I am going up and down so fast it's getting hard to keep up.
The one thing that I have realized is that h is going up and down at the same pace.
This is as hard on him as it is on me. How do I know this? What made me finally realize this? He started talking about it!
My last post regarding how the truth hurts. His lack of comfort to me. He gave it the next day. I had to wait but it is in there. I guess I have to have some compassion for how difficult this is for him to. Consider how I would feel if in his shoes.
He is struggling with change just as I am. I revert to old ways also. The important thing for me to remember right now is that he keeps coming back, he doesn't just run and keep going, he turns around. Change is a process and it will not happen over night. It is the continual forward motion. It's very hard to remember that when you are reeling in pain.
We had a bit of a funny/sad incident this weekend. I was at work after a night of no sleep, puffy red eyes, exhausted. A contractor came in that I have known for several years. He asked if I was okay.
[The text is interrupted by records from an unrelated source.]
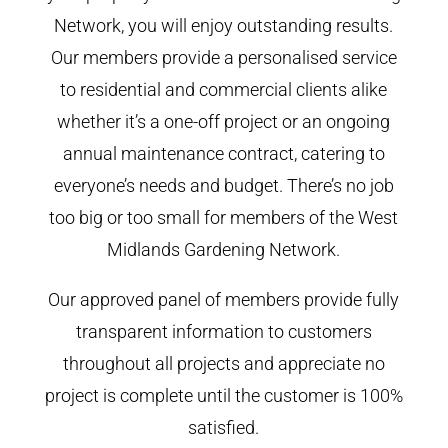
Network, you will enjoy outstanding results.
Our members provide a personalised service
to residential and commercial clients alike
whether it’s a one-off project or an ongoing
annual maintenance contract, catering to
everyone’s needs and budget. There’s no job
too big or too small for members of the West
Midlands Gardening Network.
Our approved panel of members provide fully
transparent information to customers
throughout all projects and appreciate no
project is complete until the customer is 100%
satisfied.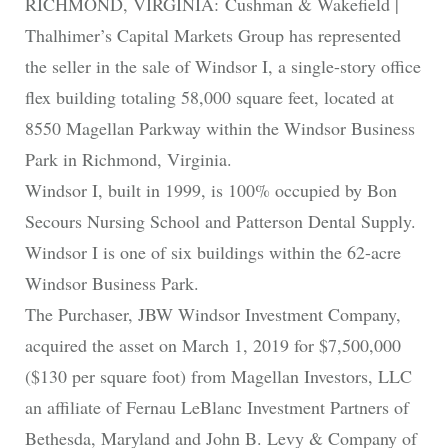
RICHMOND, VIRGINIA: Cushman & Wakefield |
Thalhimer’s Capital Markets Group has represented
the seller in the sale of Windsor I, a single-story office
flex building totaling 58,000 square feet, located at
8550 Magellan Parkway within the Windsor Business
Park in Richmond, Virginia.
Windsor I, built in 1999, is 100% occupied by Bon
Secours Nursing School and Patterson Dental Supply.
Windsor I is one of six buildings within the 62-acre
Windsor Business Park.
The Purchaser, JBW Windsor Investment Company,
acquired the asset on March 1, 2019 for $7,500,000
($130 per square foot) from Magellan Investors, LLC
an affiliate of Fernau LeBlanc Investment Partners of
Bethesda, Maryland and John B. Levy & Company of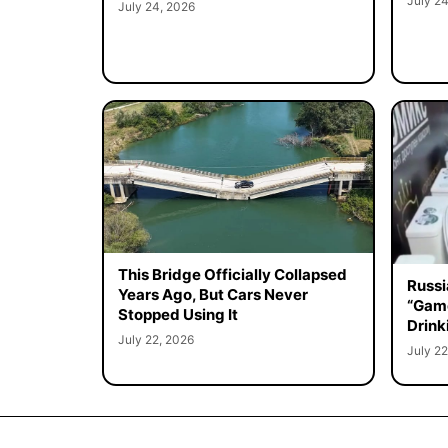
July 24
July 24, 2026
This Bridge Officially Collapsed
Russi
Years Ago, But Cars Never
“Game
Stopped Using It
Drink
July 22, 2026
July 22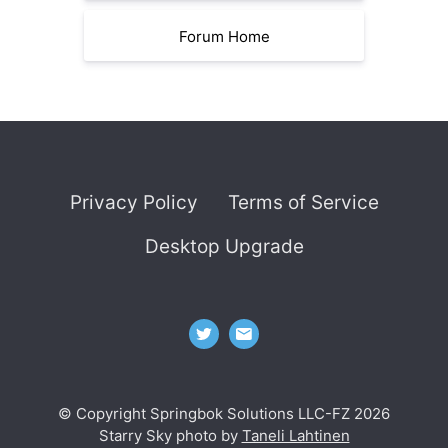
Forum Home
Privacy Policy
Terms of Service
Desktop Upgrade
© Copyright Springbok Solutions LLC-FZ 2026
Starry Sky photo by
Taneli Lahtinen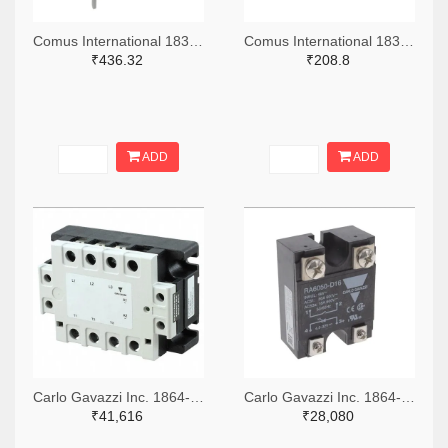
Comus International 1835-1205-ND
Comus International 1835-1203-ND
₹436.32
₹208.8
ADD
ADD
Carlo Gavazzi Inc. 1864-1251-ND
Carlo Gavazzi Inc. 1864-RA6050-D16-ND
₹41,616
₹28,080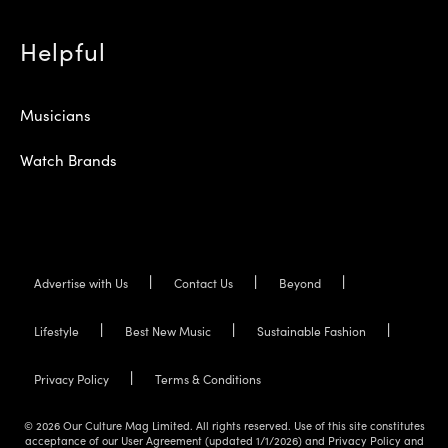
Helpful
Musicians
Watch Brands
Advertise with Us
Contact Us
Beyond
Lifestyle
Best New Music
Sustainable Fashion
Privacy Policy
Terms & Conditions
© 2026 Our Culture Mag Limited. All rights reserved. Use of this site constitutes
acceptance of our User Agreement (updated 1/1/2026) and Privacy Policy and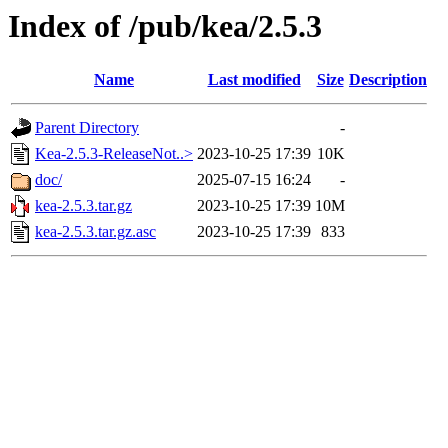
Index of /pub/kea/2.5.3
Name
Last modified
Size
Description
Parent Directory
-
Kea-2.5.3-ReleaseNot..>
2023-10-25 17:39
10K
doc/
2025-07-15 16:24
-
kea-2.5.3.tar.gz
2023-10-25 17:39
10M
kea-2.5.3.tar.gz.asc
2023-10-25 17:39
833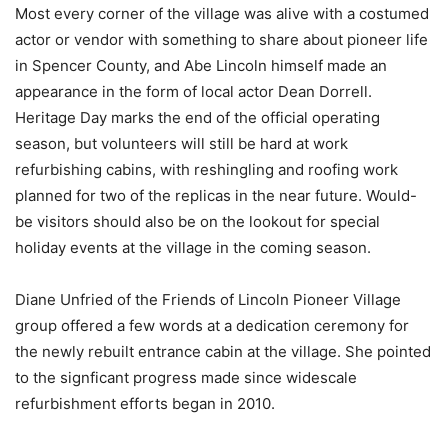
Most every corner of the village was alive with a costumed
actor or vendor with something to share about pioneer life
in Spencer County, and Abe Lincoln himself made an
appearance in the form of local actor Dean Dorrell.
Heritage Day marks the end of the official operating
season, but volunteers will still be hard at work
refurbishing cabins, with reshingling and roofing work
planned for two of the replicas in the near future. Would-
be visitors should also be on the lookout for special
holiday events at the village in the coming season.
Diane Unfried of the Friends of Lincoln Pioneer Village
group offered a few words at a dedication ceremony for
the newly rebuilt entrance cabin at the village. She pointed
to the signficant progress made since widescale
refurbishment efforts began in 2010.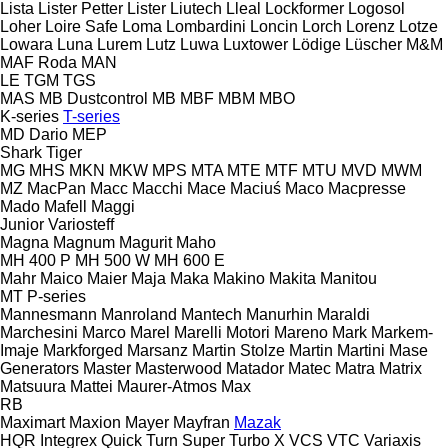
Lista
Lister Petter
Lister
Liutech
Lleal
Lockformer
Logosol
Loher
Loire Safe
Loma
Lombardini
Loncin
Lorch
Lorenz
Lotze
Lowara
Luna
Lurem
Lutz
Luwa
Luxtower
Lödige
Lüscher
M&M
MAF Roda
MAN
LE
TGM
TGS
MAS
MB Dustcontrol
MB
MBF
MBM
MBO
K-series
T-series
MD Dario
MEP
Shark
Tiger
MG
MHS
MKN
MKW
MPS
MTA
MTE
MTF
MTU
MVD
MWM
MZ
MacPan
Macc
Macchi
Mace
Maciuś
Maco
Macpresse
Mado
Mafell
Maggi
Junior
Variosteff
Magna
Magnum
Magurit
Maho
MH 400 P
MH 500 W
MH 600 E
Mahr
Maico
Maier
Maja
Maka
Makino
Makita
Manitou
MT
P-series
Mannesmann
Manroland
Mantech
Manurhin
Maraldi
Marchesini
Marco
Marel
Marelli Motori
Mareno
Mark
Markem-
Imaje
Markforged
Marsanz
Martin Stolze
Martin
Martini
Mase
Generators
Master
Masterwood
Matador
Matec
Matra
Matrix
Matsuura
Mattei
Maurer-Atmos
Max
RB
Maximart
Maxion
Mayer
Mayfran
Mazak
HQR
Integrex
Quick Turn
Super Turbo X
VCS
VTC
Variaxis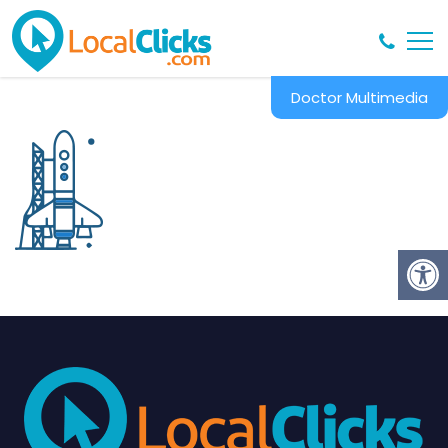
Doctor Multimedia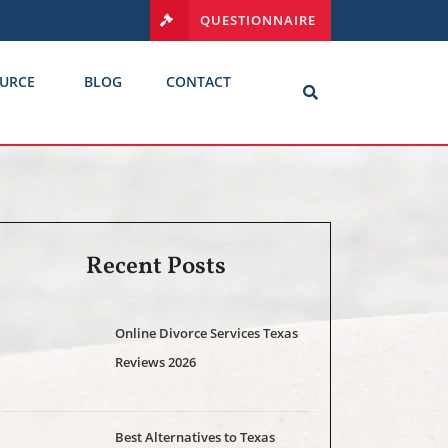
QUESTIONNAIRE
URCE
BLOG
CONTACT
Recent Posts
Online Divorce Services Texas
Reviews 2026
Best Alternatives to Texas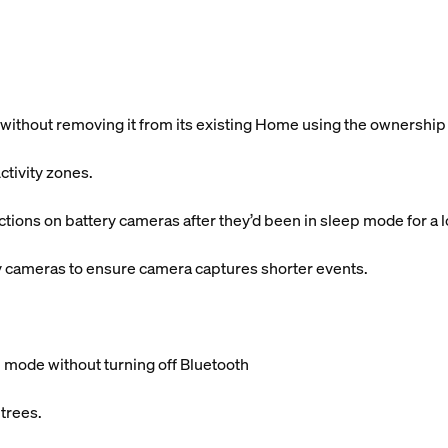
without removing it from its existing Home using the ownership
ctivity zones.
ctions on battery cameras after they’d been in sleep mode for a 
y cameras to ensure camera captures shorter events.
 mode without turning off Bluetooth
 trees.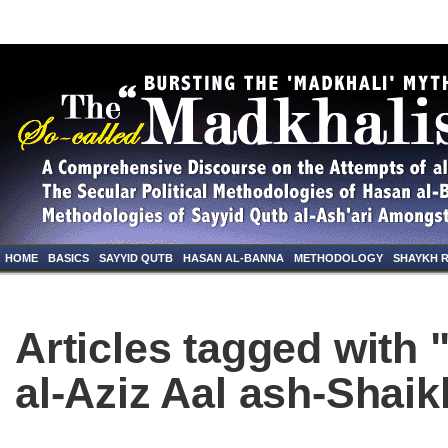
HOME
BASICS
SAYYID QUTB
HASAN AL-BANNA
METHODOLOGY
SHAYKH 
Articles tagged with
al-Aziz Aal ash-Shaik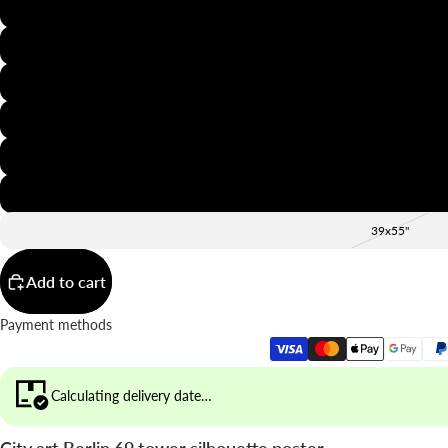
8x12"
12x16"
16x20"
20x28"
24x36"
28x39"
39x55"
Add to cart
Payment methods
Calculating delivery date…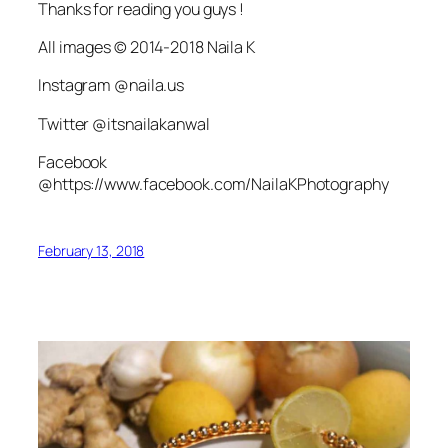
Thanks for reading you guys !
All images © 2014-2018 Naila K
Instagram @naila.us
Twitter @itsnailakanwal
Facebook
@https://www.facebook.com/NailaKPhotography
February 13, 2018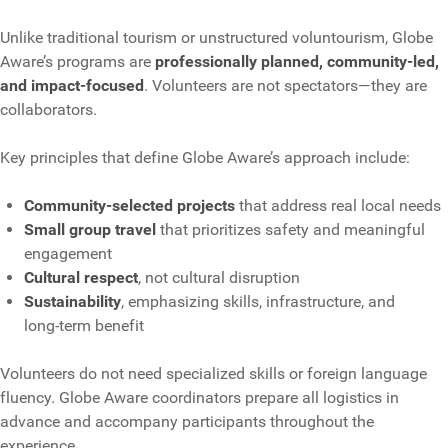
Unlike traditional tourism or unstructured voluntourism, Globe
Aware’s programs are
professionally planned, community‑led,
and impact‑focused
. Volunteers are not spectators—they are
collaborators.
Key principles that define Globe Aware’s approach include:
Community‑selected projects
that address real local needs
Small group travel
that prioritizes safety and meaningful
engagement
Cultural respect
, not cultural disruption
Sustainability
, emphasizing skills, infrastructure, and
long‑term benefit
Volunteers do not need specialized skills or foreign language
fluency. Globe Aware coordinators prepare all logistics in
advance and accompany participants throughout the
experience.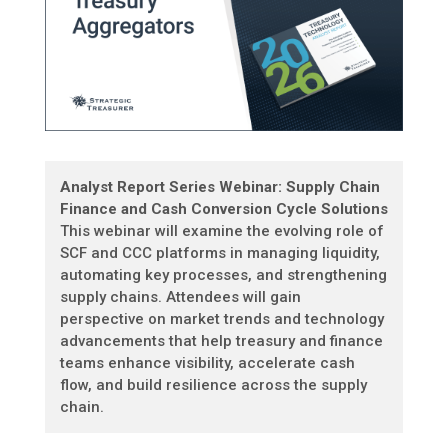
Analyst Report Series Webinar: Supply Chain
Finance and Cash Conversion Cycle Solutions
This webinar will examine the evolving role of
SCF and CCC platforms in managing liquidity,
automating key processes, and strengthening
supply chains. Attendees will gain
perspective on market trends and technology
advancements that help treasury and finance
teams enhance visibility, accelerate cash
flow, and build resilience across the supply
chain.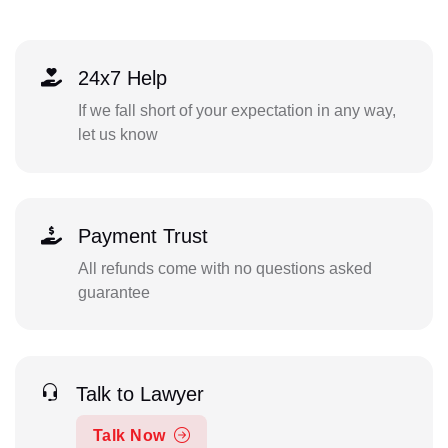
24x7 Help
If we fall short of your expectation in any way,
let us know
Payment Trust
All refunds come with no questions asked
guarantee
Talk to Lawyer
Talk Now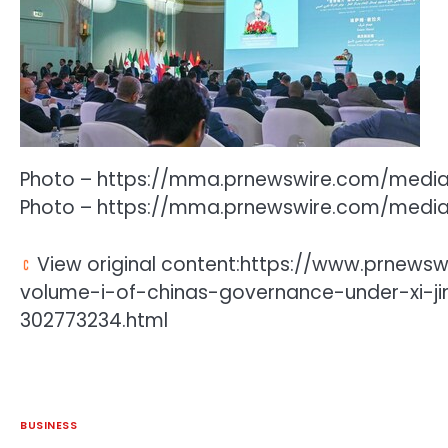
Photo – https://mma.prnewswire.com/medi
Photo – https://mma.prnewswire.com/medi
View original content:https://www.prnewsw
volume-i-of-chinas-governance-under-xi-ji
302773234.html
BUSINESS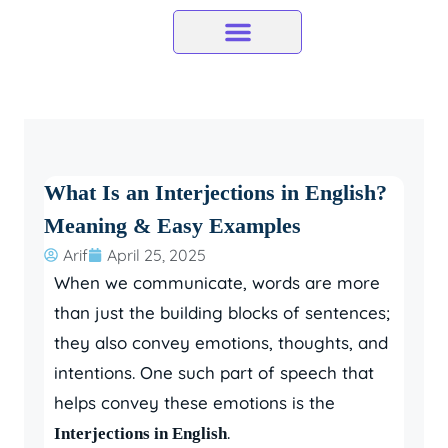
Skip
to
content
What Is an Interjections in English?
Meaning & Easy Examples
Arif
April 25, 2025
When we communicate, words are more
than just the building blocks of sentences;
they also convey emotions, thoughts, and
intentions. One such part of speech that
helps convey these emotions is the
.
Interjections in English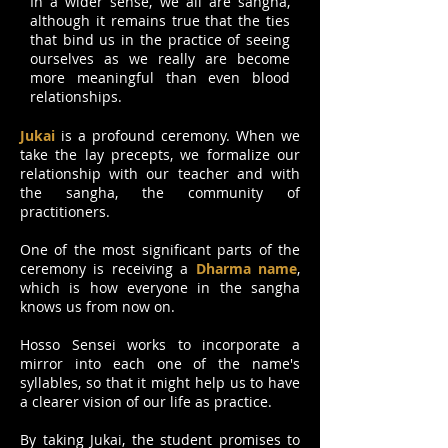
In a wider sense, we all are sangha,
although it remains true that the ties
that bind us in the practice of seeing
ourselves as we really are become
more meaningful than even blood
relationships.
Jukai
is a profound ceremony. When we
take the lay precepts, we formalize our
relationship with our teacher and with
the sangha, the community of
practitioners.
One of the most significant parts of the
ceremony is receiving a
Dharma name
,
which is how everyone in the sangha
knows us from now on.
Hosso Sensei works to incorporate a
mirror into each one of the name's
syllables, so that it might help us to have
a clearer vision of our life as practice.
By taking Jukai, the student promises to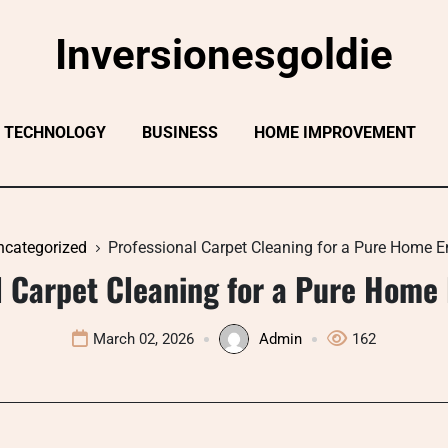
Inversionesgoldie
TECHNOLOGY
BUSINESS
HOME IMPROVEMENT
ncategorized
Professional Carpet Cleaning for a Pure Home 
l Carpet Cleaning for a Pure Home
March 02, 2026
Admin
162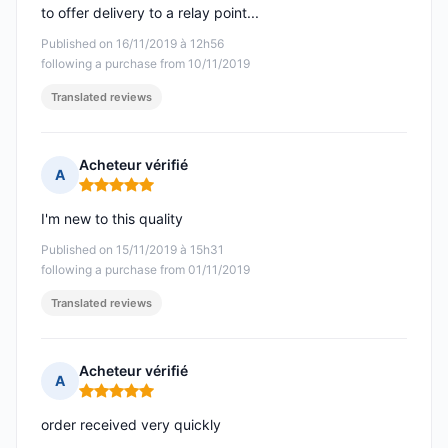
to offer delivery to a relay point...
Published on 16/11/2019 à 12h56
following a purchase from 10/11/2019
Translated reviews
Acheteur vérifié
A
Rating: 5 out of 5
I'm new to this quality
Published on 15/11/2019 à 15h31
following a purchase from 01/11/2019
Translated reviews
Acheteur vérifié
A
Rating: 5 out of 5
order received very quickly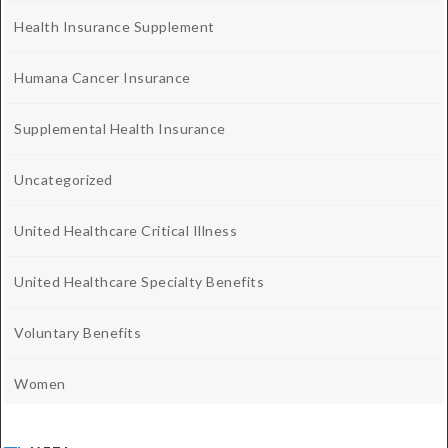
Health Insurance Supplement
Humana Cancer Insurance
Supplemental Health Insurance
Uncategorized
United Healthcare Critical Illness
United Healthcare Specialty Benefits
Voluntary Benefits
Women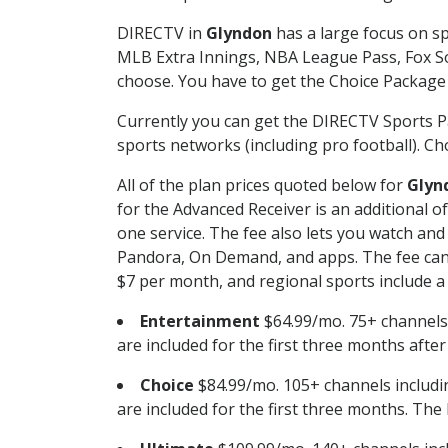
DIRECTV in
Glyndon
has a large focus on sp
MLB Extra Innings, NBA League Pass, Fox S
choose. You have to get the Choice Package o
Currently you can get the DIRECTV Sports P
sports networks (including pro football). Cho
All of the plan prices quoted below for
Glyn
for the Advanced Receiver is an additional 
one service. The fee also lets you watch a
Pandora, On Demand, and apps. The fee can r
$7 per month, and regional sports include a 
Entertainment
$64.99/mo. 75+ channels
are included for the first three months afte
Choice
$84.99/mo. 105+ channels inclu
are included for the first three months. The 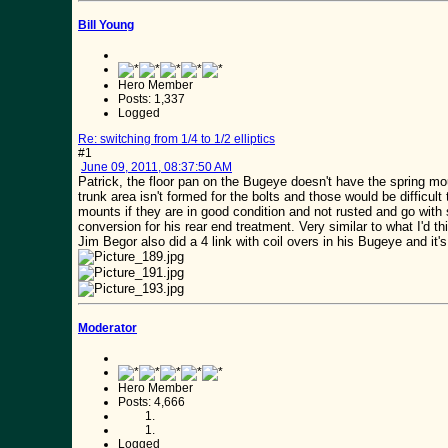
Bill Young
Hero Member
Posts: 1,337
Logged
Re: switching from 1/4 to 1/2 elliptics
#1
June 09, 2011, 08:37:50 AM
Patrick, the floor pan on the Bugeye doesn't have the spring mou
trunk area isn't formed for the bolts and those would be difficul
mounts if they are in good condition and not rusted and go with 
conversion for his rear end treatment. Very similar to what I'd t
Jim Begor also did a 4 link with coil overs in his Bugeye and it'
Moderator
Hero Member
Posts: 4,666
Logged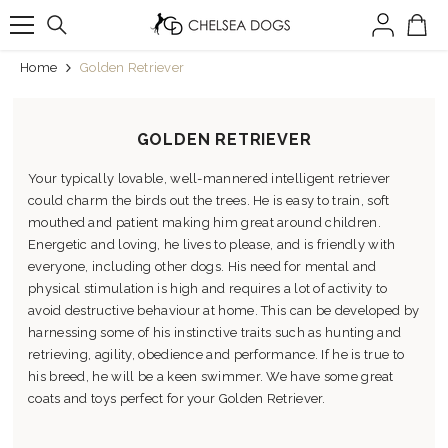
SKIP TO CONTENT
Home
Golden Retriever
GOLDEN RETRIEVER
Your typically lovable, well-mannered intelligent retriever
could charm the birds out the trees. He is easy to train, soft
mouthed and patient making him great around children.
Energetic and loving, he lives to please, and is friendly with
everyone, including other dogs. His need for mental and
physical stimulation is high and requires a lot of activity to
avoid destructive behaviour at home. This can be developed by
harnessing some of his instinctive traits such as hunting and
retrieving, agility, obedience and performance. If he is true to
his breed, he will be a keen swimmer. We have some great
coats and toys perfect for your Golden Retriever.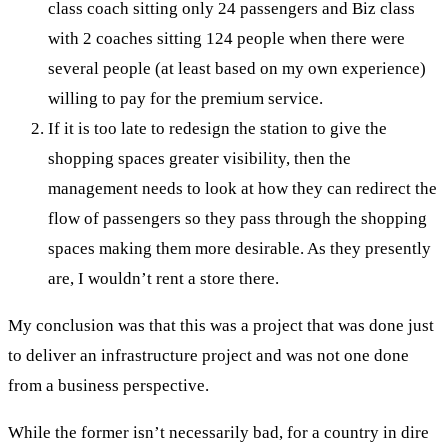
class coach sitting only 24 passengers and Biz class
with 2 coaches sitting 124 people when there were
several people (at least based on my own experience)
willing to pay for the premium service.
If it is too late to redesign the station to give the
shopping spaces greater visibility, then the
management needs to look at how they can redirect the
flow of passengers so they pass through the shopping
spaces making them more desirable. As they presently
are, I wouldn’t rent a store there.
My conclusion was that this was a project that was done just
to deliver an infrastructure project and was not one done
from a business perspective.
While the former isn’t necessarily bad, for a country in dire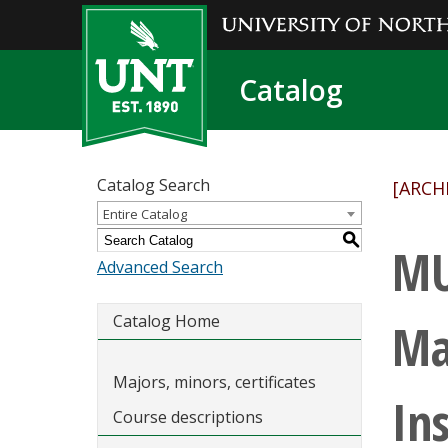
Catalog
Catalog Search
[ARCH
Entire Catalog
S
MU
Advanced Search
Catalog Home
Ma
Majors, minors, certificates
In
Course descriptions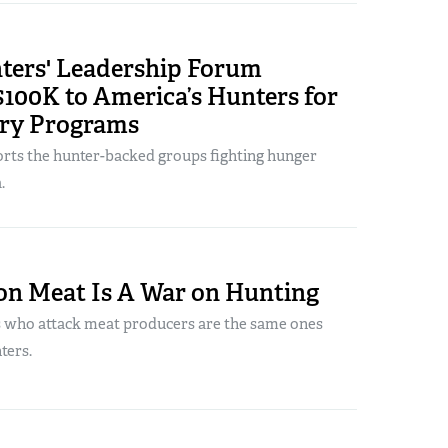
ers' Leadership Forum
100K to America’s Hunters for
ry Programs
ts the hunter-backed groups fighting hunger
.
on Meat Is A War on Hunting
 who attack meat producers are the same ones
ters.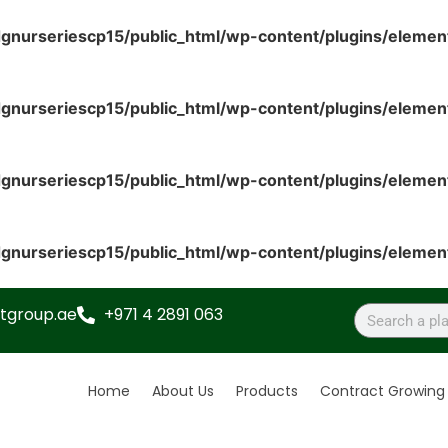
gnurseriescp15/public_html/wp-content/plugins/elemen
gnurseriescp15/public_html/wp-content/plugins/elemen
gnurseriescp15/public_html/wp-content/plugins/elemen
gnurseriescp15/public_html/wp-content/plugins/elemen
tgroup.ae
+971 4 2891 063
Home
About Us
Products
Contract Growing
I replied, yes, just one of those days. He left and then returned about a half hour later with flowers. He said I looked sad and wanted to remind me that I was a great person.
I made me a bit uncomfortable, especially in light of my new life. I was pm'ing with another member about this. Joking about thanking h for sending the flowers to make him jealous. I wouldn't do it, it seemed mean, dishonest. She replied that it is fun to fantasize about these things and other things about not feeling like I did something wrong and maybe he is just a nice guy.
I receive replies on my cell phone but my sent messages don't show.
I came home from work exhausted and fell asleep for hours. When I woke up h and I started talking about our conversation from the previous day. Flowers gone from my mind, not one thought about them.
H later was trying to download an app to my phone. He read my emails. The look on his face, I can't describe. Then I remembered. He was calm but I could see the panic. I was able to calm him by opening the full email of the conversation but him seeing just one side gave him the worst ideas.
After he was reassured, after we talked about it for a bit, I asked him how it felt to read that, what were his immediate feelings. He said he felt panic, fear, anger but he controlled it. I then said to him I understand how that feels, that is how I found out about your affair.
I think it really hit home for him. He didn't say much but the look on his face and the groan, the falling of the posture, that said so much. He got a small taste of that shock. I also told him that the difference is that for him it was only moments, I was able to prove to him that it was just a misunderstanding from too little information. It looked bad but was not. He could feel the relief of knowing it was not real. For me that was not the case, for me, after that revelation, it was true and then he left me within the hour.
It was not intentional on my part and I would never inflict that even momentary pain intentionally. I was planning to tell him about the flowers while I was at work and I think with being so tired and then talking to him about "important" things I just forgot, the flowers were just not that meaningful to me.
It did seem to have a good effect though, one I could never have planned, I just could not do that, as much as I wish to sometimes.
Just having that brief experience seems to have had an effect on him.
In MC yesterday, he immediately started the conversation, not like him, I could see the drive in him on the way there.
He spoke of his respect for me for my strength through this. He spoke of his gratitude that I am willing to give him a second chance. He spoke of feeling like he doesn't deserve it and that he can't imagine being able to do the same. He spoke of his difficulty in expressing his feelings and how he is trying to overcome his fears. It was all good.
Today is a hard day for me. It is the anniversary of hurricane Sandy. Today last year, he came over, I thought he was going to stay with me. He didn't. I humiliated myself, pleaded with him to please stop, please see what he was doing, please remember me. He walked out.
One year ago today I received the Verizon bill, I saw the truth. I saw how long, how much time, the hardest part was the when, I saw the when of their conversations texts, I knew each day and time, I knew what we were doing and then when he contacted her. It was excruciating, I guess it was a dday.
I remember when the power went out. I started screaming, gut wrenching, primal screaming. I screamed for weeks after. I lost my voice, could barely speak, I lived to scream, I got through my days at work with the knowledge that as soon as I got home I could scream.
Prior to this day last year, my reaction was almost numb. I was walking around in a fog. Today, last year was the day I believed what my life had become.
Today, this year, now, I was able to tell h that this day is a hard one. He was able to comfort me. We are going to make time tonight to talk about some of the questions that still torment me. Today I saw compassion in his eyes. Maybe, by knowing that tonight, he is making the time, planning on the time, I can live my life today and let it go, put it aside knowing that tonight I can deal with it with him, together.
It is a risk, believing. I am going to take the risk. I am going to trust that he will follow through with his words. Will it be painful? Probably, but the pain is there regardless. Exposing the pain though is the only way to the possibility of healing it.
For today, I am going to try to stay in the moment of where I am. Experience the now, simple as it will be. Just want to clean, take back a bit of control in a concrete way. I don't like living in a mess and that is what my physical surroundings are, that I have control over.
I am going to turn the music up and sing while I clean. I am not screaming this year on this day.